Fuel and power inflation nearly quadrupled to 37.6% from the 9.75% recorded in March this year, and is significantly higher than the 20.94% mark attained in April. Manufactured products’ inflation rose to 10.83% from 9% in April.
While the wholesale food prices inflation climbed marginally from 7.58% in April to 8.11% in May, on a sequential basis, the food price index cooled off from April significantly.
ICRA chief economist Aditi Nayar said the large month-on-month correction in food prices was driven by perishables such as fruits and vegetables, suggesting that demand curtailment is outstripping supply disruptions amid the widening state level restrictions imposed in May.

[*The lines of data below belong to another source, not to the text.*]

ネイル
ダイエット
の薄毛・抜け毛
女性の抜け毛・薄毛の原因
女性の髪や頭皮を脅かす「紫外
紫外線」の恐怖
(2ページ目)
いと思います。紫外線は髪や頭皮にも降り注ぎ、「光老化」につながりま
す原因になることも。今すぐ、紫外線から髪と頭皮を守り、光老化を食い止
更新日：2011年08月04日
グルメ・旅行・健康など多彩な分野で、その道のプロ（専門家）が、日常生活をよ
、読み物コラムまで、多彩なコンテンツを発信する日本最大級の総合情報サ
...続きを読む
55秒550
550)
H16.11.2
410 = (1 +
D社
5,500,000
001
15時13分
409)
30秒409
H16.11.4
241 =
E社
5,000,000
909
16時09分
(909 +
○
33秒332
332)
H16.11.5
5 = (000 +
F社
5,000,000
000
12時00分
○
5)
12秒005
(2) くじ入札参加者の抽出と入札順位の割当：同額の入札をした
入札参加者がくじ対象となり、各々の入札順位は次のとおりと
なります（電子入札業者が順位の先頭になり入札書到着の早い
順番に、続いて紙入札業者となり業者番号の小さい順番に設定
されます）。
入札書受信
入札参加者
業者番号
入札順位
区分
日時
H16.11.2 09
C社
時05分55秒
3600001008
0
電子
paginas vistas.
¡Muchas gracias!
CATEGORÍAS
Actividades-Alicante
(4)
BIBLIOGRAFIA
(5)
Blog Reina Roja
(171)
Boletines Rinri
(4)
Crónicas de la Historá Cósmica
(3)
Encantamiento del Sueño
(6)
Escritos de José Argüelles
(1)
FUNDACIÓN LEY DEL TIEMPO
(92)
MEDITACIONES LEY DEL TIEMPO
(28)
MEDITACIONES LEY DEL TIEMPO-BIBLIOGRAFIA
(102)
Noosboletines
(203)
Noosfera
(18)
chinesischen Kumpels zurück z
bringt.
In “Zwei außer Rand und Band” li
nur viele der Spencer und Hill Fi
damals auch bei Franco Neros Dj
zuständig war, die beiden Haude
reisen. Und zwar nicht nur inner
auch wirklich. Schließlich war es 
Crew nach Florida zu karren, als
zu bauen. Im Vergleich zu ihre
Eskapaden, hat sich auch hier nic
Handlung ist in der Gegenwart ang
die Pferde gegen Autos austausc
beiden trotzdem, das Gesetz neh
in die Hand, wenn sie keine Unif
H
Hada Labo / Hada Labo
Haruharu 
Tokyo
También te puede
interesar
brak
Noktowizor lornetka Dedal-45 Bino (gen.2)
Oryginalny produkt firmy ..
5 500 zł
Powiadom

Inflation in wholesale prices for the month of March was also revised upwards from 7.39% to 7.89%, by the Economic Adviser’s office in the Department for Promotion of Industry and Internal Trade, which released the provisional wholesale price index (WPI) estimates on Monday.
The ‘high rate of inflation is primarily due to low base effect and rise in prices of crude petroleum, mineral oils, and manufactured products’, it said in a statement. “The month over month change in WPI index for the month of May 2021 (as compared to April 2021) was 0.76%.”
The WPI had contracted 3.37% in May 2020. Primary food articles were the only category to see some moderation in the month, with inflation cooling down from 10.2% in April to 9.6%.
The series-high wholesale inflation print for May also coincided with a peak in core wholesale inflation, which relies on prices of manufactured non-food products, which could last for a few more months, said economists. However, the transmission of the high wholesale inflation into retail prices may be limited due to subdued demand.
“The core-WPI inflation hardened sharply to a series-high 10.0% in May 2021, with a broad-based uptrend across most of the sub-sectors. The core-WPI inflation is expected to climb further to a new series-high 10.4-10.9% in June, and sustain in double-digits until September 2021,” said Ms Nayar.
“Nevertheless, we foresee a limited transmission of the same to the CPI inflation, as cautious demand will keep pricing power in check in the immediate term,” she said, adding that the continued rise in global crude oil prices, a weaker rupee and the upward revision in domestic fuel prices remain ‘risk factors’.